Willo Flood believes he can enjoy his football again with Dunfermline after admitting his final-game meltdown was the result of a build-up of the massive pressure he felt under at Dundee United.
The 33-year-old has penned a one-year deal with the Pars after finding an initial offer to stay on as a player at Tannadice taken off the table and replaced with a coaching only role.
The former Aberdeen, Celtic and Cardiff City midfielder, who has had four spells at United, is adamant he is not yet ready to hang up his boots.
And the Irishman is now eager to shake off the bitter disappointment of his red card in his last game for United – the play-off defeat at home to Livingston last month.
Already on a booking, Flood pushed Shaun Byrne to earn his marching orders and followed that up by appearing to shout at the home dugout before taking a swipe at a trackside camera as he made his way angrily up the tunnel.
He said: “If I could turn back time… I’ve only been sent-off twice in my career and I just think the pressure of the whole situation, and it was a long season, and being so close and yet so far, I think the frustration of it all got to me.
“I’m a passionate guy and I love football. I want my team to win, whether it be in a five-a-side game or on a Saturday.
“It was probably an accumulation of a few things.
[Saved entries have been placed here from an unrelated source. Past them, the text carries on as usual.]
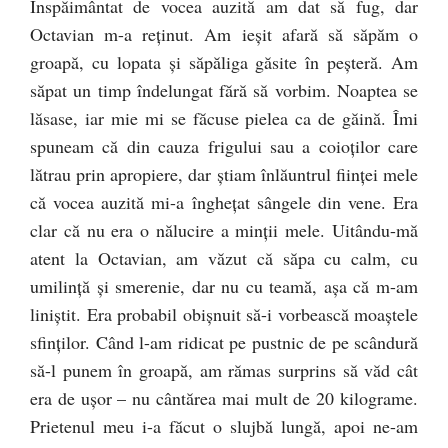
Înspăimântat de vocea auzită am dat să fug, dar
Octavian m-a reţinut. Am ieşit afară să săpăm o
groapă, cu lopata şi săpăliga găsite în peşteră. Am
săpat un timp îndelungat fără să vorbim. Noaptea se
lăsase, iar mie mi se făcuse pielea ca de găină. Îmi
spuneam că din cauza frigului sau a coioţilor care
lătrau prin apropiere, dar ştiam înlăuntrul fiinţei mele
că vocea auzită mi-a îngheţat sângele din vene. Era
clar că nu era o nălucire a minţii mele. Uitându-mă
atent la Octavian, am văzut că săpa cu calm, cu
umilinţă şi smerenie, dar nu cu teamă, aşa că m-am
liniştit. Era probabil obişnuit să-i vorbească moaştele
sfinţilor. Când l-am ridicat pe pustnic de pe scândură
să-l punem în groapă, am rămas surprins să văd cât
era de uşor – nu cântărea mai mult de 20 kilograme.
Prietenul meu i-a făcut o slujbă lungă, apoi ne-am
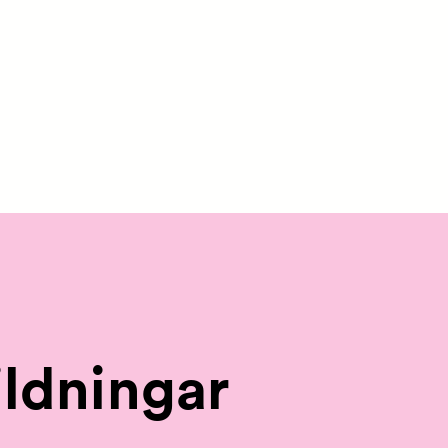
ldningar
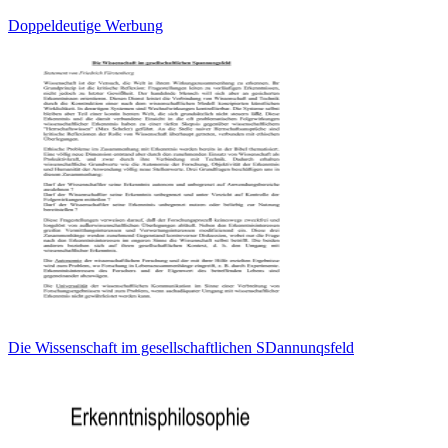
Doppeldeutige Werbung
Die Wissenschaft im gesellschaftlichen SDannunqsfeld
I just think on the night it was a game we were well in control of and we just made bad mistakes and gave away bad goals.
“I think that got me in the end.
“I go to watch my son’s football every Sunday, and every week everyone was telling me how the team should be playing and who should be playing and who should be manager, and this and that.
“I just think it got to the stage where I thought ‘just let me go and enjoy football’ and I think that’s what Dunfermline Athletic will let me do.”
Flood was being chased by clubs both north and south of the border, and abroad, but mulled over his future whilst taking a break after the end of the season.
And he has revealed a holiday heart-to-heart with Derek McInnes, his old manager at Aberdeen, helped him make up his mind to keep playing for as long as possible.
He added: “The Dunfermline manager just phoned me before I went away on holiday and asked me if I would I be interested in coming to play.
“I went away and had a good holiday and thought about it, and it was just something I fancied.
“On the Saturday at United, I was offered a player-coaching role and then on the Monday I was just offered a coaching role, with no playing contract.
“I wasn’t really ready to chuck it.
“I’ve spoken to people in the game, like Derek McInnes, and he told me to go and enjoy my football, because you’re a long time retired.
“I’ve always said I’ll play as long as I can and then the coaching, or whatever comes after football, will take care of itself.
“This is something different, a fresh challenge, and I can go and watch the little fella’s football and enjoy it without everyone telling me what should be happening at the weekend.”